Of war and peace the truth just twists
Its curfew gull it glides
Upon four-legged forest clouds
The cowboy angel rides
With his candle lit into the sun
Though its glow is waxed in black
All except when ‘neath the trees of Eden

[…]

The kingdoms of experience
In the precious winds they rot
While paupers change possessions
Each one wishing for what the other has got
And the princess and the prince
Discuss what’s real and what is not
It doesn’t matter inside the gates of Eden

The foreign sun, it squints upon
A bed that is never mine
As friends and other strangers
From their fates try to resign
Leaving men wholly, totally free
To do anything they wish to do but die
And there are no trials inside the gates of Eden

At dawn my lover comes to me
And tells me of her dreams
With no attempts to shovel the glimpse
Into the ditch of what each one means
At times I think there are no words
But these to tell what’s true
And there are no truths outside the gates of Eden


(apologies for the raw, unedited, 4-years-out-of-education state of this:)

'Gates of Eden': a title full of hope and promise of paradise. However dark imagery pervades this song, from the candle’s glow ‘waxed in black’ to the references to a ‘foreign sun’, ‘strangers’ and ‘trials’.  Lines end with verbs such as ‘twists’ and ‘glides’, creating an almost spiky rhythm; rather than a dreamlike flow of ideas the song jumps from one dark psychological landscape to another. Elements of the natural world are personified in the first and second verses; the ‘four-legged forest clouds’ and the sun which ‘squints’ introduce the presence of a greater being, judging the sinful behaviour of the real world.
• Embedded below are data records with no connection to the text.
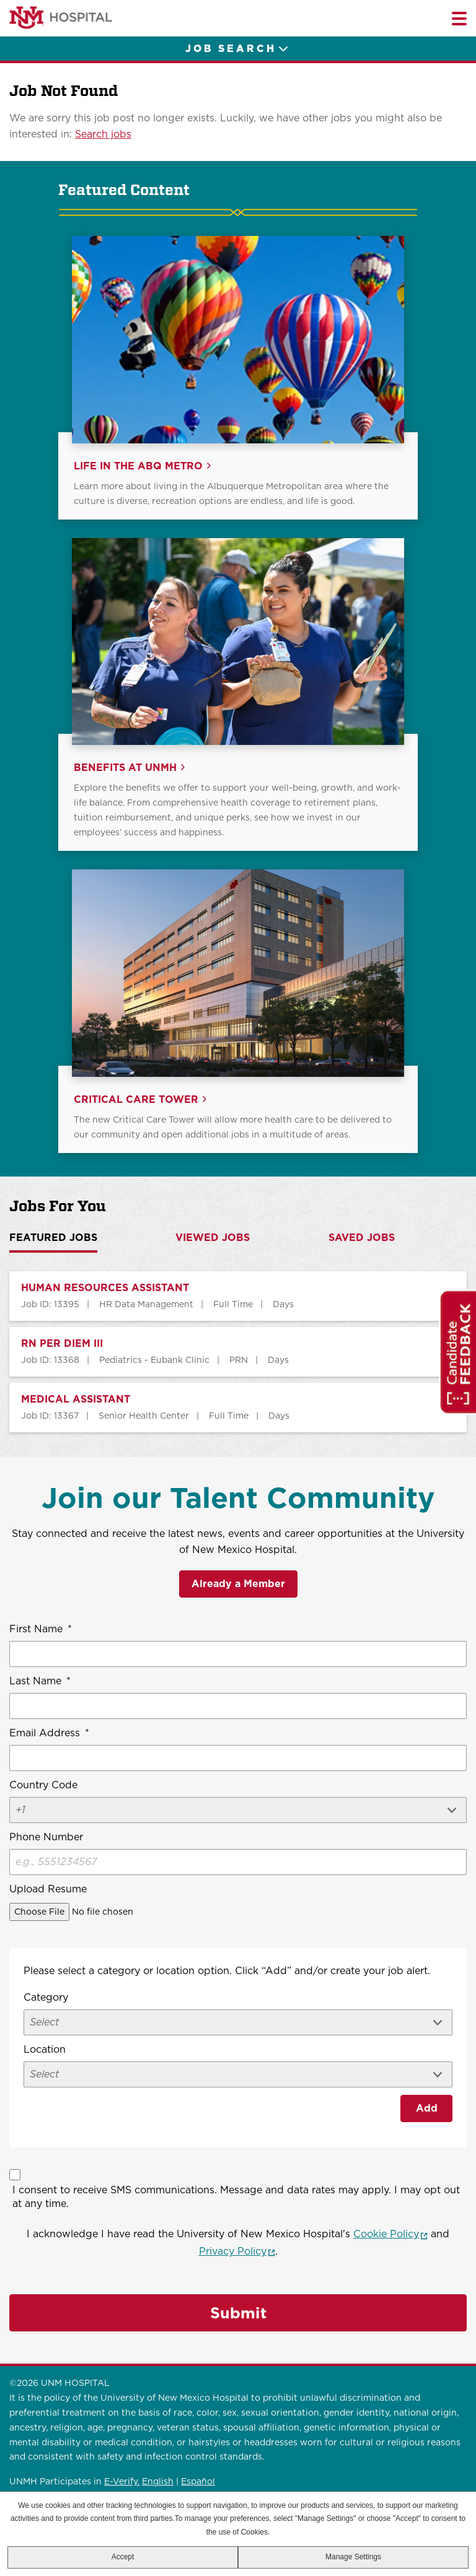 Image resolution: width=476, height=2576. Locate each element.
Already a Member (238, 1584)
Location (45, 2049)
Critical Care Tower (136, 1099)
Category (46, 1997)
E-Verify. (121, 2481)
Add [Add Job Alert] (427, 2108)
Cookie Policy (390, 2234)
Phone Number (46, 1837)
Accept (123, 2556)
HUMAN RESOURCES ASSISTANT (105, 1288)
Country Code (43, 1785)
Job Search (230, 48)
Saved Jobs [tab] (361, 1237)
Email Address (49, 1733)
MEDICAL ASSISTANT (75, 1399)
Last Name (40, 1681)
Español (198, 2481)
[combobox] (238, 2074)
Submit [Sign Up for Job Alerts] (238, 2313)
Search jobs (103, 134)
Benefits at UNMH (125, 767)
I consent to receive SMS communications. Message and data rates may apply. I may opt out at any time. (236, 2196)
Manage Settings (353, 2556)
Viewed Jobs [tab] (212, 1237)
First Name (40, 1629)
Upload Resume (48, 1889)
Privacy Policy (237, 2251)
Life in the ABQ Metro (138, 466)
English (158, 2481)
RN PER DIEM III (62, 1343)
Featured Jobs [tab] (53, 1237)
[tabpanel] (238, 1351) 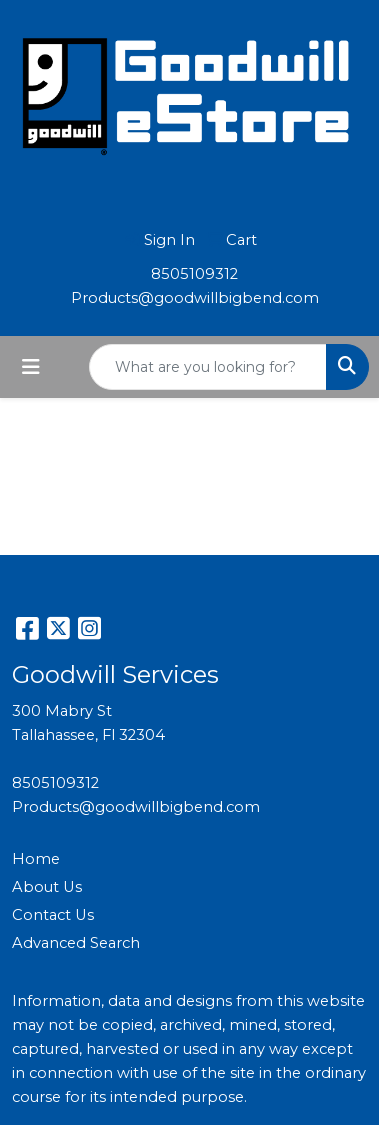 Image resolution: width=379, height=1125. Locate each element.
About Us (47, 887)
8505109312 (194, 274)
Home (36, 859)
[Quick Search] (208, 367)
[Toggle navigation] (31, 367)
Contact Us (53, 915)
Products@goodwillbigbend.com (195, 298)
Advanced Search (76, 943) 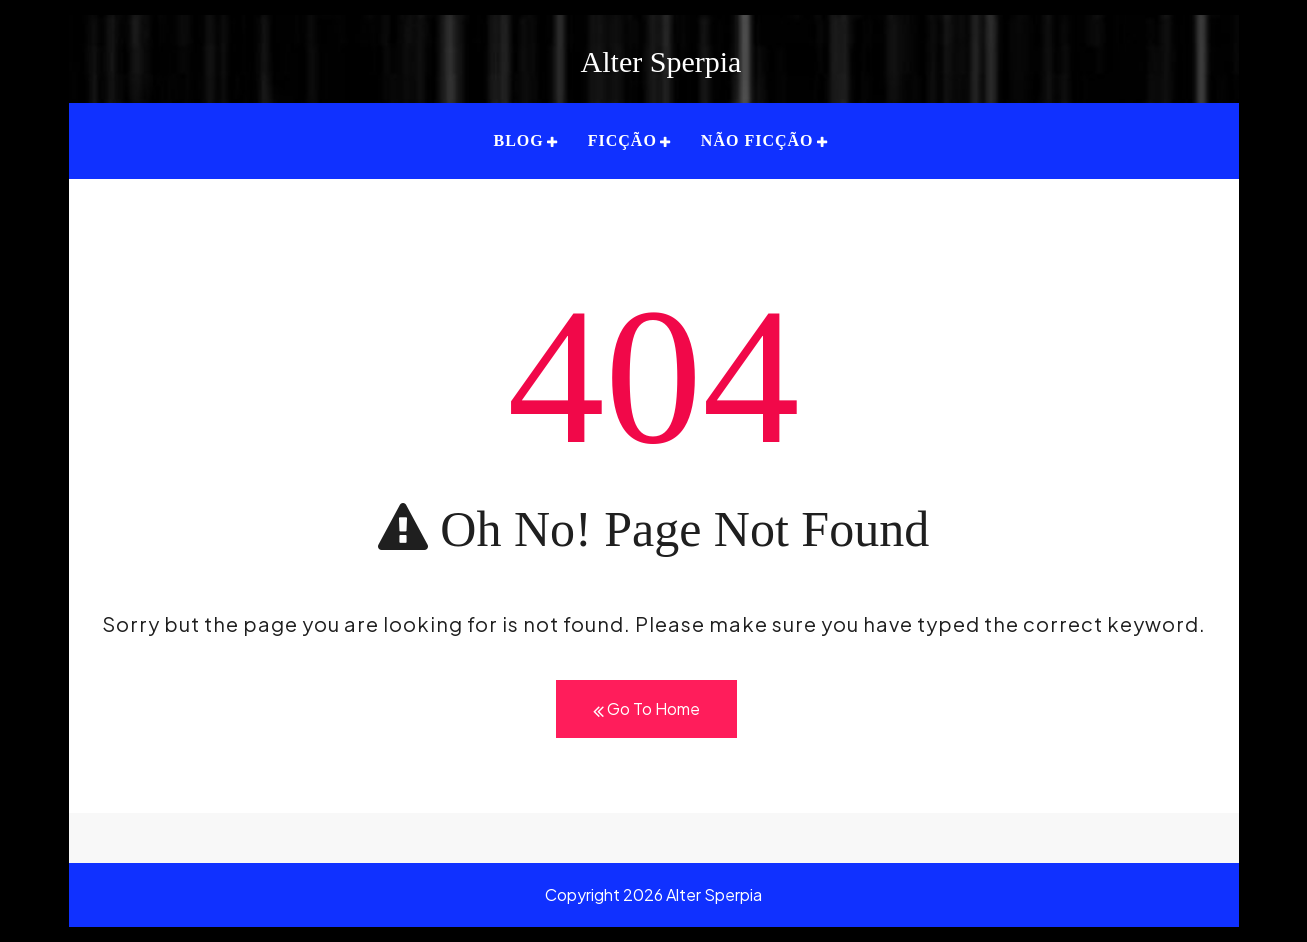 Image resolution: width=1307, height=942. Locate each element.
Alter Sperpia (661, 61)
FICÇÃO (622, 140)
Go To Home (646, 709)
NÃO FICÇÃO (757, 140)
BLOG (518, 140) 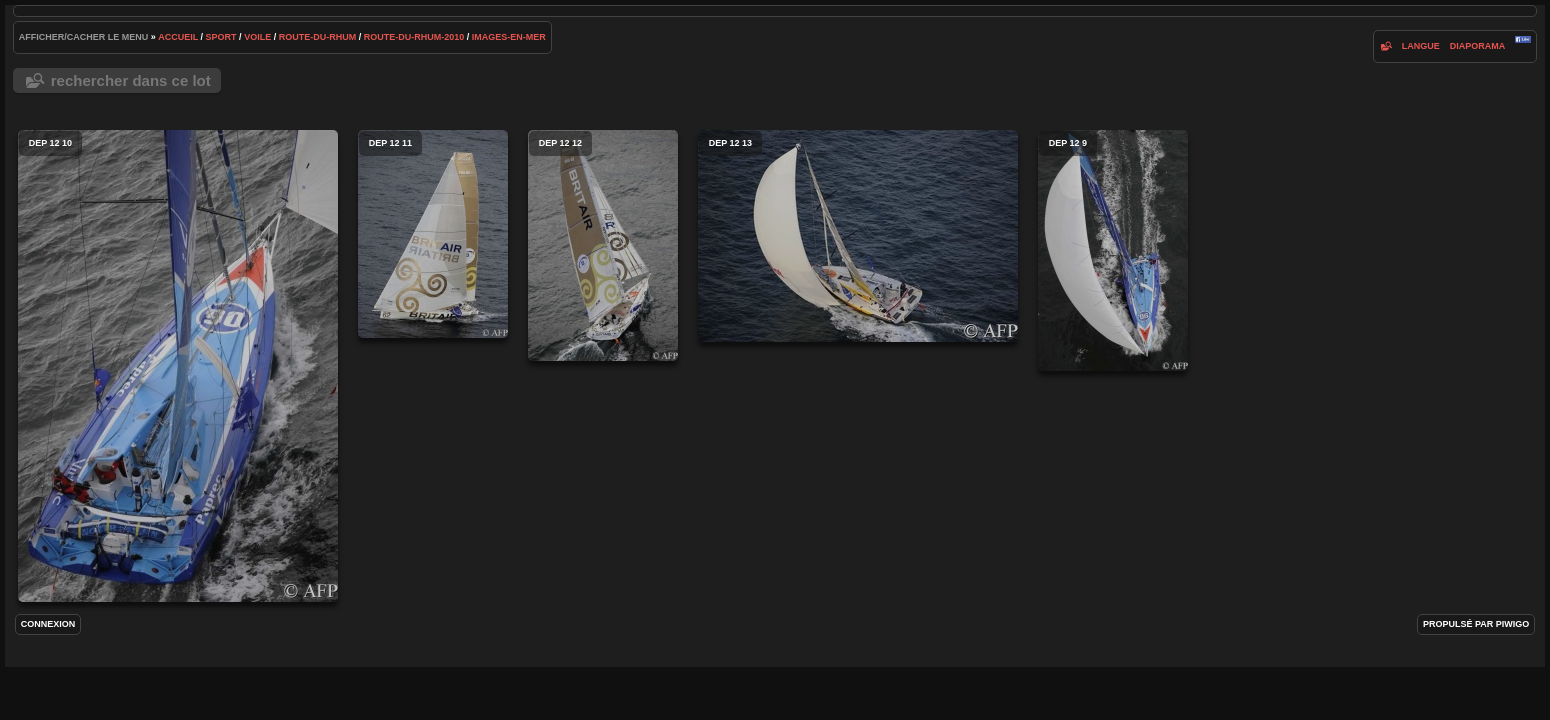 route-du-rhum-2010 (414, 37)
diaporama (1478, 46)
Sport (221, 37)
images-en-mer (509, 37)
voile (257, 37)
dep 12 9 (1113, 250)
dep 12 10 (178, 366)
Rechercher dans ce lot (131, 80)
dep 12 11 (433, 234)
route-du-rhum (318, 37)
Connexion (48, 624)
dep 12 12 (603, 245)
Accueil (178, 37)
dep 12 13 (858, 236) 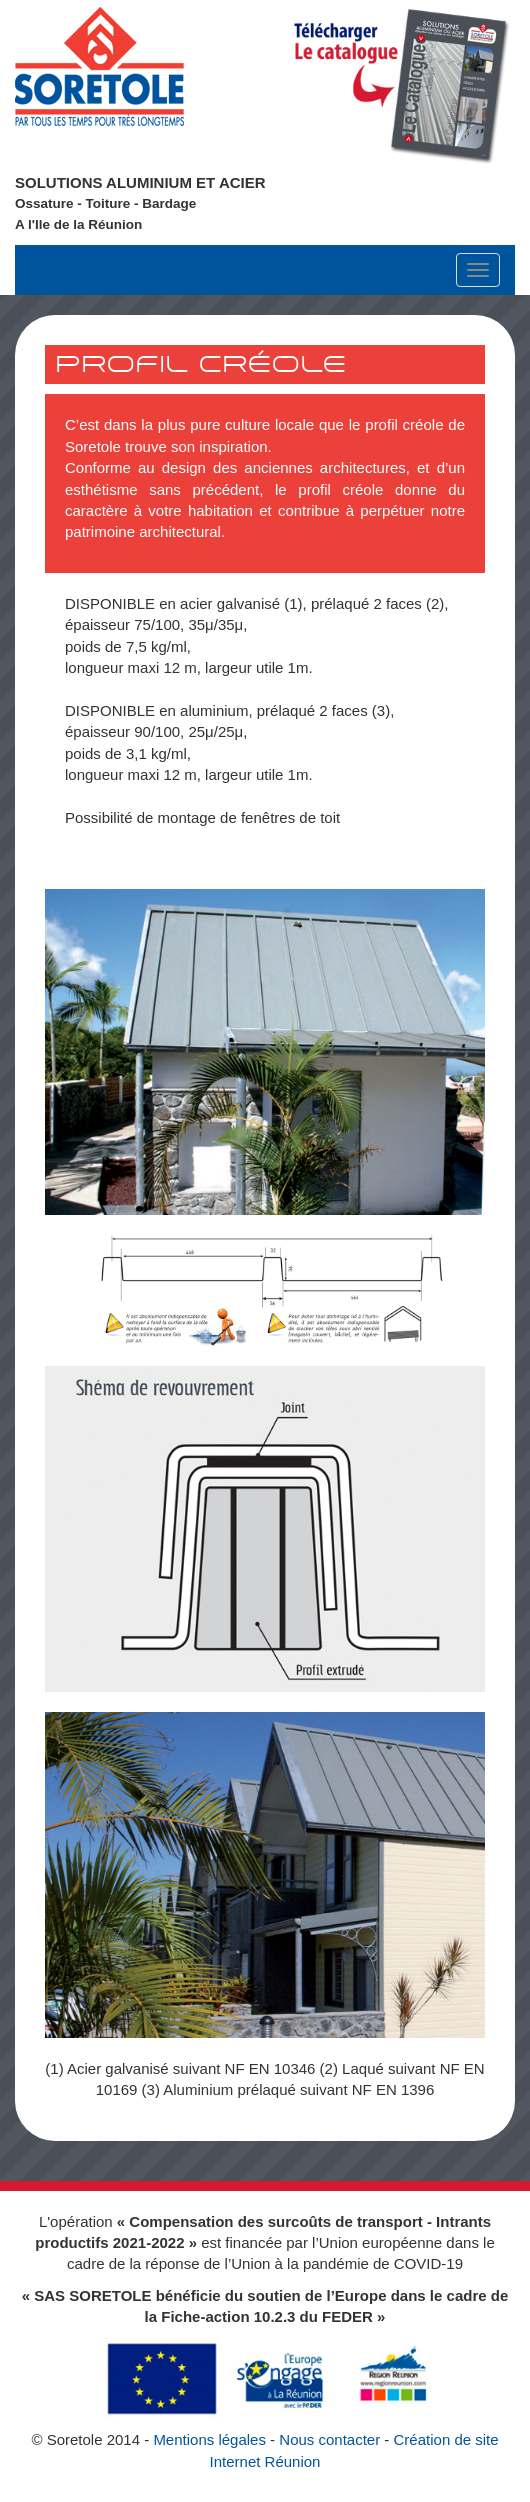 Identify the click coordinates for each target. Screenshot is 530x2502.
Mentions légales (209, 2439)
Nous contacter (329, 2439) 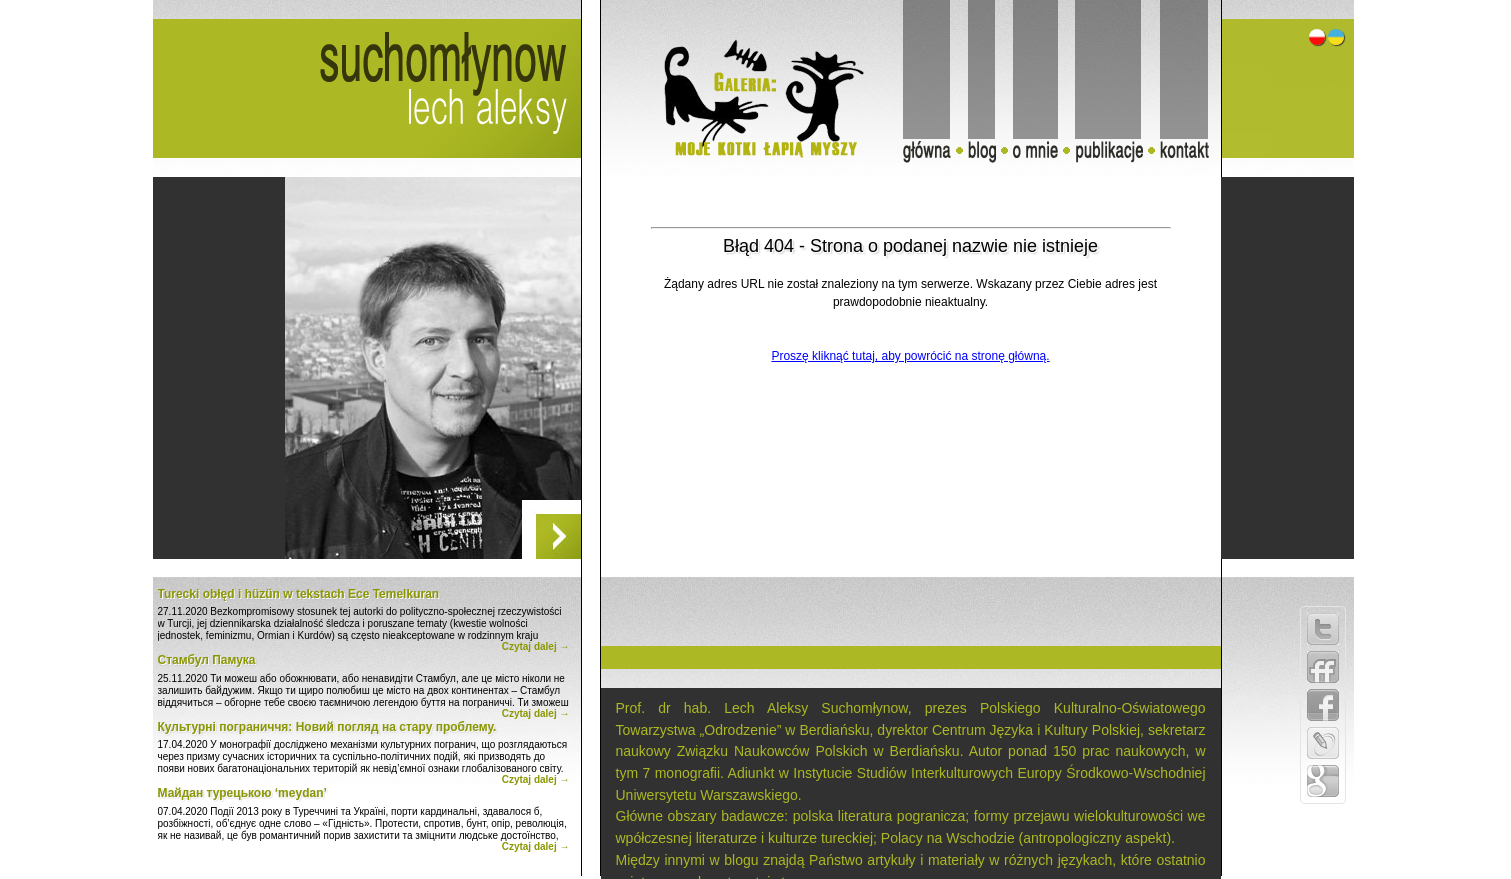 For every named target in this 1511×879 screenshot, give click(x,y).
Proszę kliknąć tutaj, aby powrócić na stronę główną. (910, 356)
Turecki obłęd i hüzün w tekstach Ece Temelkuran (299, 594)
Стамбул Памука (207, 660)
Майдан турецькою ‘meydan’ (242, 793)
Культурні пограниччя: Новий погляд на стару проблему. (327, 727)
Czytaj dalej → (536, 646)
The tone throughout is mocking and pessimistic. The ellipsis at the end of the first verse indicates Dylan’s belief that the ‘trees of Eden’ do not really exist, or are at least inaccessible. As the verses progress Dylan moves from omnipresence to first person narration – ‘at times I think there are no words’ - showing how personal the subject of the song is to him. Each verse represents an ideal associated with Eden - truth, freedom, love – and Dylan is hurt by the realisation that these ideals are unobtainable. His emotion is revealed through the cynical delivery of his words:  ‘shovel[ing]’ dreams into the metaphor of a ‘ditch’ in the last verse.

Each verse ends with a reference to ‘Eden’, reinforcing the idea of a perfect world. Dylan reminds us this world is unattainable, but that we should remember this or risk becoming complacent, thus contributing to the decaying reality we are striving to escape from. Perhaps this is Dylan’s comment on the failure of the American dream, and it is not Eden which is unreal but the rest of the world, distorted by the devil-like ‘cowboy angel’.